Event Identifier (ID)

Each event requires a unique identifier for tracking purposes. This identifier can be a number generated by the application or a number generated by a scheme that your adapter uses. The event might generate a sequential identifier, such as 00123, to which the adapter adds its name. In such an event ID numbering scheme, the resulting object event ID is MyAdapterName_00123. Another technique might generate a timestamp to identify an event, producing an identifier such as MyAdapterName_06139833001005.


Object Key

Each event should contain enough key information to enable the adapter event-retrieval mechanism to locate and retrieve the full entity in the EIS for which this event was originally recorded. The structure and content of this key is up to you.

For reference, a key is typically consists of easily-parsed values such as name-value pairs.

For example, Customer_ID=123 or, for a composite key, Model=Widget;Color=CanaryYellow.


Business Object Name

Since the EIS entity identified in each event is converted to a business object instance, the type of the business object must either be specified or derivable at run time by the event-retrieval mechanism.

The most straightforward approach is to include the business object name value in the event record. Specifically, the business object graph type should be included; for example, CustomerBG or OrderBG.

The namespace, which is also required for business object creation, need not be included in the event; the namespace is user-defined and should be retrieved by the adapter from the adapter ActivationSpecWithXid instance.

If, as an adapter developer, you choose to derive the business object graph type, you are strongly advised against mandating any specific EIS entity name to business object type mapping schemes. Business object properties and names are unreliable because they can be modified by users. To avoid such problems, adapters should always process business objects using metadata.


Verb

The verb should reflect the operation that this event represents.

For example, if this event reflects the creation of an entity in the application, the verb would be Create. This value should be one of the standard verbs used by adapters (including Create, Retrieve, Update, Delete) and specified in the business object generated for the event. When properly specified in the business object, the verb allows consumers of the business object event to determine what action to take on the event.

The default function selector implementation (WBIFunctionSelector) uses the verb passed in the event business object to determine the appropriate SCA EIS import operation. Be sure that verbs used here correspond to the operations defined by your adapter enterprise metadata discovery implementation.


Timestamp

The Foundation classes use the timestamp to ensure proper ordering of events.

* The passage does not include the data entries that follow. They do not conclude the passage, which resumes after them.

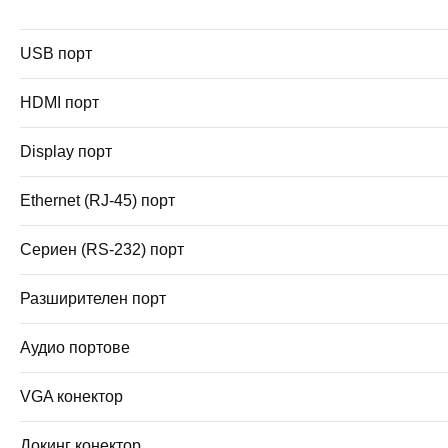
USB порт
HDMI порт
Display порт
Ethernet (RJ-45) порт
Сериен (RS-232) порт
Разширителен порт
Аудио портове
VGA конектор
Докинг конектор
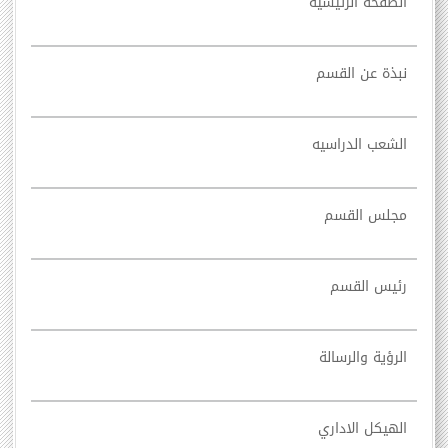
الصفحه الرئيسيه
نبذة عن القسم
الشعب الدراسيه
مجلس القسم
رئيس القسم
الرؤية والرسالة
الهيكل الاداري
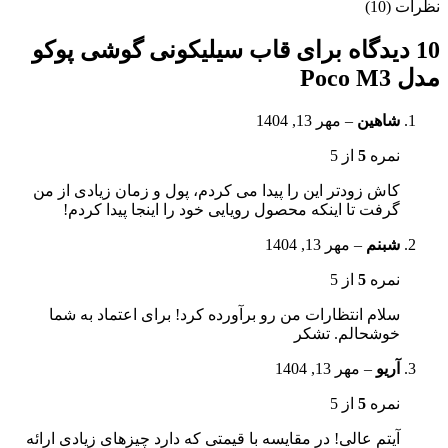
نظرات (10)
10 دیدگاه برای
قاب سیلیکونی گوشی پوکو
مدل Poco M3
شاهین
–
مهر 13, 1404
نمره
5
از 5
کاش زودتر این را پیدا می کردم، پول و زمان زیادی از من
گرفت تا اینکه محصول رویایی خود را اینجا پیدا کردم!
شبنم
–
مهر 13, 1404
نمره
5
از 5
سلام انتظارات من رو برآورده کرد! برای اعتماد به شما
خوشحالم. تشکر
آریو
–
مهر 13, 1404
نمره
5
از 5
آیتم عالی! در مقایسه با قیمتی که دارد چیزهای زیادی ارائه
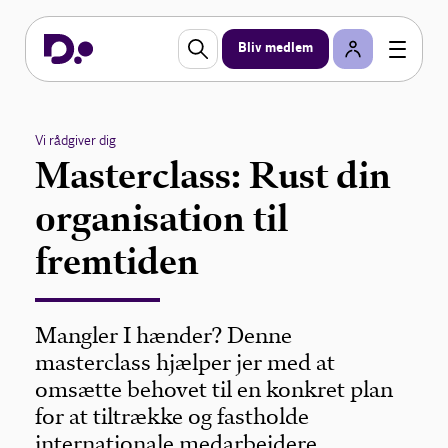
Bliv medlem
Vi rådgiver dig
Masterclass: Rust din
organisation til
fremtiden
Mangler I hænder? Denne
masterclass hjælper jer med at
omsætte behovet til en konkret plan
for at tiltrække og fastholde
internationale medarbejdere.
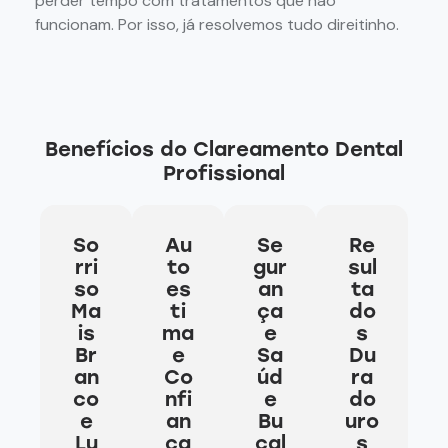
perder tempo com tratamentos que não
funcionam. Por isso, já resolvemos tudo direitinho.
Benefícios do Clareamento Dental
Profissional
So
Au
Se
Re
rri
to
gur
sul
so
es
an
ta
Ma
ti
ça
do
is
ma
e
s
Br
e
Sa
Du
an
Co
úd
ra
co
nfi
e
do
e
an
Bu
uro
Lu
ça
cal
s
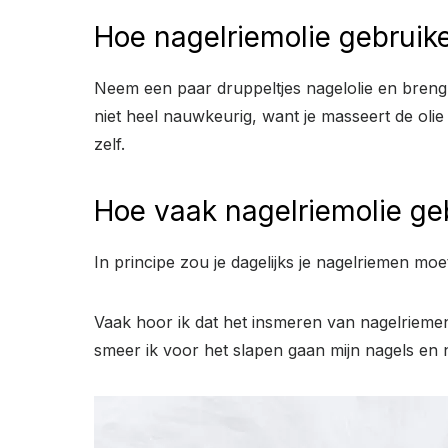
Hoe nagelriemolie gebruik
Neem een paar druppeltjes nagelolie en breng d
niet heel nauwkeurig, want je masseert de olie
zelf.
Hoe vaak nagelriemolie ge
In principe zou je dagelijks je nagelriemen mo
Vaak hoor ik dat het insmeren van nagelriemen 
smeer ik voor het slapen gaan mijn nagels en 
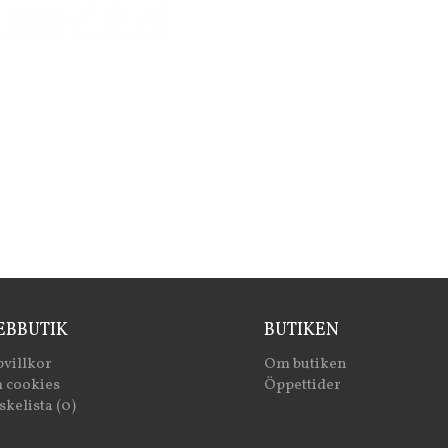
BBUTIK
BUTIKEN
villkor
Om butiken
 cookies
Öppettider
kelista (0)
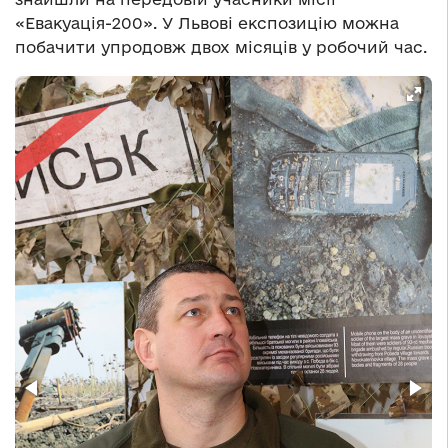
«Евакуація-200». У Львові експозицію можна
побачити упродовж двох місяців у робочий час.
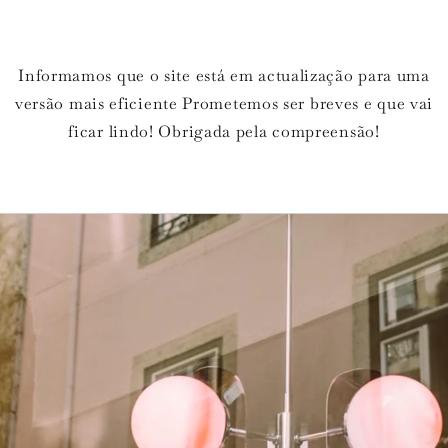
Informamos que o site está em actualização para uma
versão mais eficiente Prometemos ser breves e que vai
ficar lindo! Obrigada pela compreensão!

For example, use of a timestamp prevents an event describing the deletion of an Order from being published before an event describing the creation of that same Order. The timestamp should provide detail sufficient to distinguish events occurring close in time.


Status

The event status is used to track the state of an event. It allows the Foundation Classes to distinguish among events that are new from those in process or ineligible.

The adapter must support five different event status values as described in the table below. All events generated by the event detection mechanism in the EIS should be in the initial state of New. Only the Foundation Classes, through the EventStore.updateEventStatus method, change event status.

Possible Event Statuses
Event Status Description Foundation Class Constant
New The event is ready to be processed. NEWEVENT
In Progress The adapter is processing this event. If that an event in this state may or may not yet be delivered. INPROGRESS
Processed The adapter successfully processed and delivered the event. PROCESSED
Failed The adapter was unable to process this event due to one or more problems. FAILED
Unsubscribed The adapter processed the event but found no interested subscribers UNSUBSCRIBED


XID

The XAResource uses this string field to track transaction IDs in the event table. The adapter queries and updates that XID field. During recovery, WebSphere Application Server calls the resource adapter, queries it for XAResources, and then performs transaction recovery based on the XID.